Data Science for Research Psychology Lecture Notes Part 1

Introduction

This is my lecture notes for UC Berkeley course Data Science for Research Psychology instructed by Professor Charles Frye. This post contains some basic data science and statistic knowledge. Most of the content showed following is from this course’s lecture slides with some of my understanding. You can check the original slides at here. If there are any copyright issues please contact me: haroldliuj@gmail.com.

There are some Chinese in this post, since I think my native language can explain those point more accurately. If you can understand Chinese, that’s great. If you can’t, those content won’t inhibit you from learning the whole picture. Feel free to translate it with Google!

Have a nice trip!

Lecture 02 Probability and Statistics

1. Probability

A measure quantifying the likelihood that events will occur

2. Probability Distributions

1. Discrete Distributions

Discrete distributions don’t need to have a finite number of observable values

2. Continuous Distributions

Density function

3. Statistics

1. Purposes

Descriptions or summarizations
- When we have the entire population of interest, all statistics is descriptive
Inference or moving beyond

2. Frequently used statistics

Mean
Median
Variance
Standard Deviation
Skew (-:right, +:left)

4. Law of Large Numbers

The valuse of descriptive statistic on a random sample gets closer to the value of that descripitive statistic
在多次重复实验的情况下事件的概率越等与其出现的频率

5. Bootstrapping

Since the statistics are varied after each sampling operation. We need some ways to measure the uncertainty of the statistics. The most easy way to do this is get more data and qunatify the uncertainty using intervals.

1. Confidence Interval

A confidence interval is any interval-valued statistic that has the property that for some known fraction of possible samples(这个区间有x%的概率包含总体的统计量)
when the 95% confidence interval is [0, 1], we are 95% sure that the value of the statistic on the true distribution is inside that interval.

2. Steps

def bootstrap_stat(s, stat_fun, n_boots):
    list = []
    for i in range(0, n_boots): #统计量的样本数
        sample = s.sample(frac=1, replace=True) #从已知的数据中重新抽样
        list.append(stat_fun(sample))#计算统计量 然后添加到list
    return list #此list用于以后数据分析(e.g. confidence Interval)

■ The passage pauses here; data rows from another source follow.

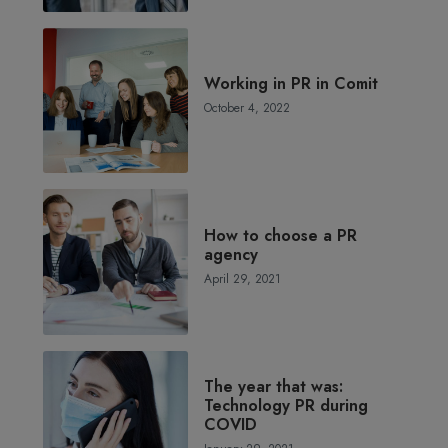
Working in PR in Comit
October 4, 2022
How to choose a PR
agency
April 29, 2021
The year that was:
Technology PR during
COVID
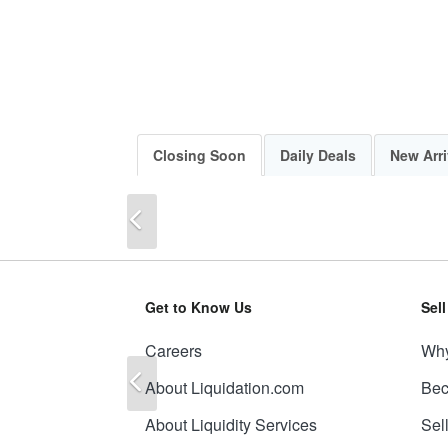
Closing Soon
Daily Deals
New Arri
Previous
Get to Know Us
Sel
Careers
Why
Previous
About Liquidation.com
Bec
About Liquidity Services
Sel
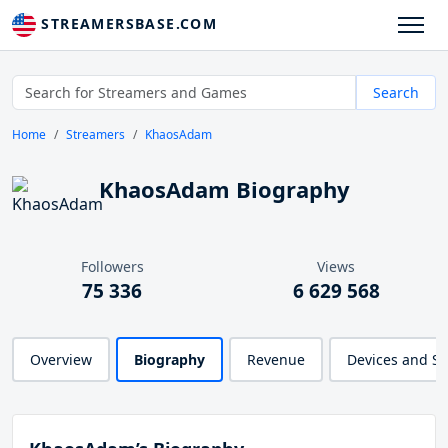
STREAMERSBASE.COM
Search
Home
Streamers
KhaosAdam
KhaosAdam Biography
Followers
Views
75 336
6 629 568
Overview
Biography
Revenue
Devices and S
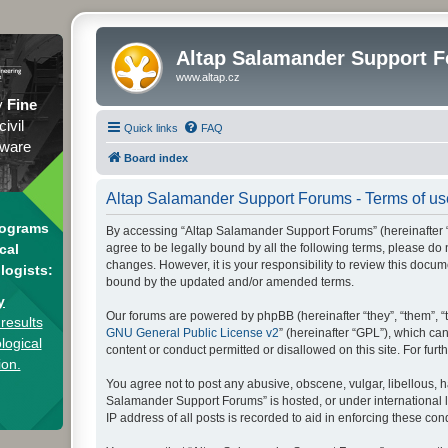
Altap Salamander Support 
www.altap.cz
y
Fine
civil
Quick links
FAQ
tware
Board index
Altap Salamander Support Forums - Terms of us
rograms
By accessing “Altap Salamander Support Forums” (hereinafter “we
agree to be legally bound by all the following terms, please d
cal
changes. However, it is your responsibility to review this doc
logists:
bound by the updated and/or amended terms.
y
Our forums are powered by phpBB (hereinafter “they”, “them”, “
results
GNU General Public License v2
” (hereinafter “GPL”), which 
logical
content or conduct permitted or disallowed on this site. For fu
ion.
You agree not to post any abusive, obscene, vulgar, libellous, h
Salamander Support Forums” is hosted, or under international l
IP address of all posts is recorded to aid in enforcing these cond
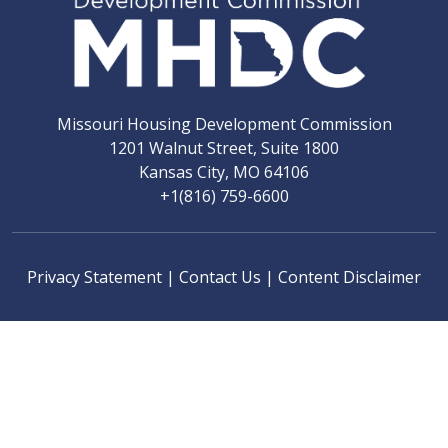
Missouri Housing Development Commission
1201 Walnut Street, Suite 1800
Kansas City, MO 64106
+1(816) 759-6600
Privacy Statement
|
Contact Us
|
Content Disclaimer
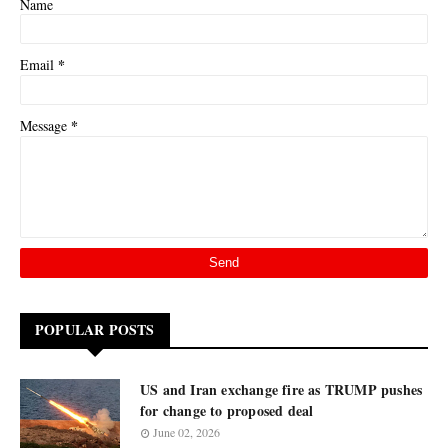
Name
*
Email
*
Message
POPULAR POSTS
US and Iran exchange fire as TRUMP pushes
for change to proposed deal
June 02, 2026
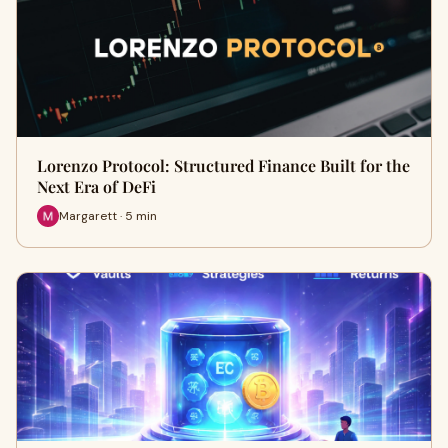
Lorenzo Protocol: Structured Finance Built for the
Next Era of DeFi
Margarett · 5 min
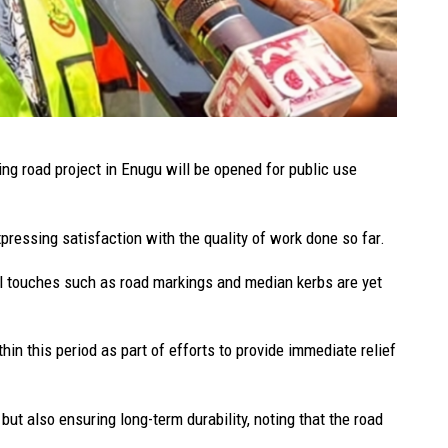
ng road project in Enugu will be opened for public use
ressing satisfaction with the quality of work done so far.
nal touches such as road markings and median kerbs are yet
hin this period as part of efforts to provide immediate relief
but also ensuring long-term durability, noting that the road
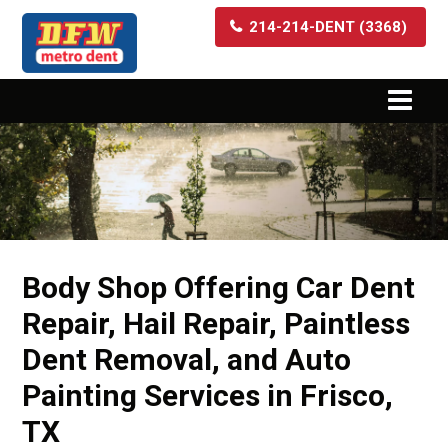
214-214-DENT (3368)
Body Shop Offering Car Dent
Repair, Hail Repair, Paintless
Dent Removal, and Auto
Painting Services in Frisco,
TX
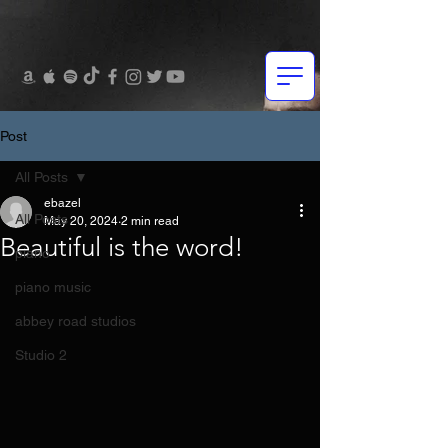
Post
All Posts
ebazel
All Posts
May 20, 2024
2 min read
Beautiful is the word!
piano
piano music
abbey road studios
Studio 2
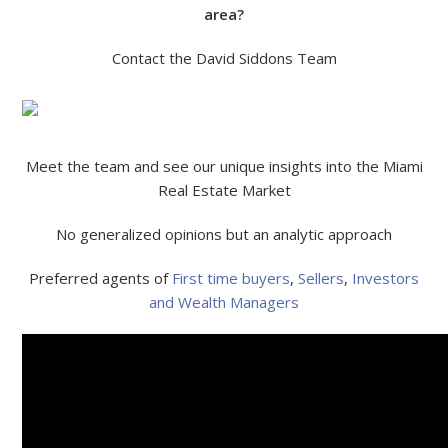
area?
Contact the David Siddons Team
Meet the team and see our unique insights into the Miami
Real Estate Market
No generalized opinions but an analytic approach
Preferred agents of
First time buyers
,
Sellers
,
Investors
and Wealth Managers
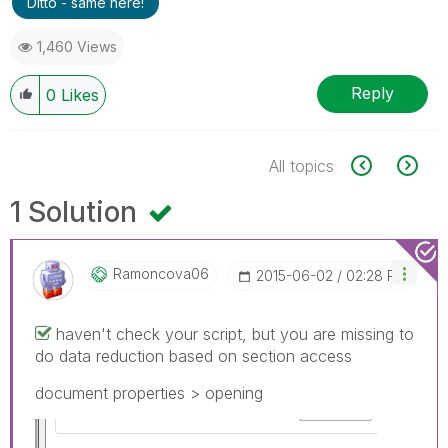
Ditto - same here!
1,460 Views
Reply
0
Likes
All topics
1 Solution
Ramoncova06
‎2015-06-02
02:28 PM
haven't check your script, but you are missing to
do data reduction based on section access
document properties > opening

3. Understanding Bootstrapping

Bootstrapping是判断统计量的可信度的一种方法，因为统计量是从抽样得到的，会随着每一次抽样的不同而不同，但是根据大数定律，在获得足够多的统计量的样本后就能找到其真实的值，所以Bootstrapping 就是一种借用已有的数据通过重新抽样的方式来获取大量的统计量

Lecture 03 Models and Random Variables

1. Models

Unlike bootstrapping, models will genearte samples that don’t look ecxactly like data we observed

2. Frequently used distributions

1. Discrete

Binomial (二项分布)
- $f(x|n, p) = C_n^xp^x(1-p)^{n-x}$
Bernoulli(两点分布)
- $f(x|p)=p^x(1-p)^{1-x}$
- 二项分布是两点分布多次实验后的结果
Possion
- $f(x|\mu)=\frac{e^{-\mu}\mu^x}{x!}$
- Often used to model the number of events occurring in a fixed period of time when the times at which events occur are independent.
- 当二项分布n很大p很小时，近似服从泊松分布
- 泊松分布适合于描述单位时间（或空间）内随机事件发生的次数。如某一服务设施在一定时间内到达的人数，电话交换机接到呼叫的次数，汽车站台的候客人数，机器出现的故障数，自然灾害发生的次数，一块产品上的缺陷数，显微镜下单位分区内的细菌分布数等等。
DiscreteUniform(均匀分布)
- $f(x|lower, upper)=\frac{1}{upper-lower+1}$
Categorical(分布列) 参数 p概率和要为1
- $f(x|p) = p_x$

2. Continuous

Uniform
Flat/HalfFlat (Weakest prior)
Cauchy/HalfCauchy(Medium prior)
Normal
Exponential
- 描述泊松过程中事件之间的时间的概率分布
- 无记忆性：接下来公交来的概率和你等了多久并没有关系 $P(T>t+s|T>t)=P(T>s)$

Lecture 04 Parameters, Priors and Posteriors

1. Parameters

Different variable have different numbers and names of parameters but they all have them
Those parameters change the particular shape of the distribution of that random variable, while still keeping it within the same family

2. Marginal Distributions

假设有一个联合分布$P(x, y)$，其关于其中一个变量的边缘分布为 $P(X)=\Sigma_{y}P(x,y)=\Sigma_yP(x|y)P(y)$
The shapes of marginal distributions are not always given by the name of the variable
- e.g. If the variable X is a Foo, P(X) is not always going to be a member of the family Foo

3. Joint Distribution

$P(X, Y) = P(X|Y)P(Y)$

4. Conditional Distributions

5.`observed` Parameter

If we give a value to observed parameter, then calling pm.sample will draw from the conditional distribution $P(Signal|Measurement=observed\ data)$ instead of the marginal distribution $P(Signal)$
Put another way: the original model specified our uncertainty about the values of the signal and the measurement, and samples from it were used to numerically and visually represent that uncertainty.(Prior) Once we’ve observed the value of one of the random variables, the state of our knowledge changes, and so we’d like the samples to change to reflect that.(Posterior)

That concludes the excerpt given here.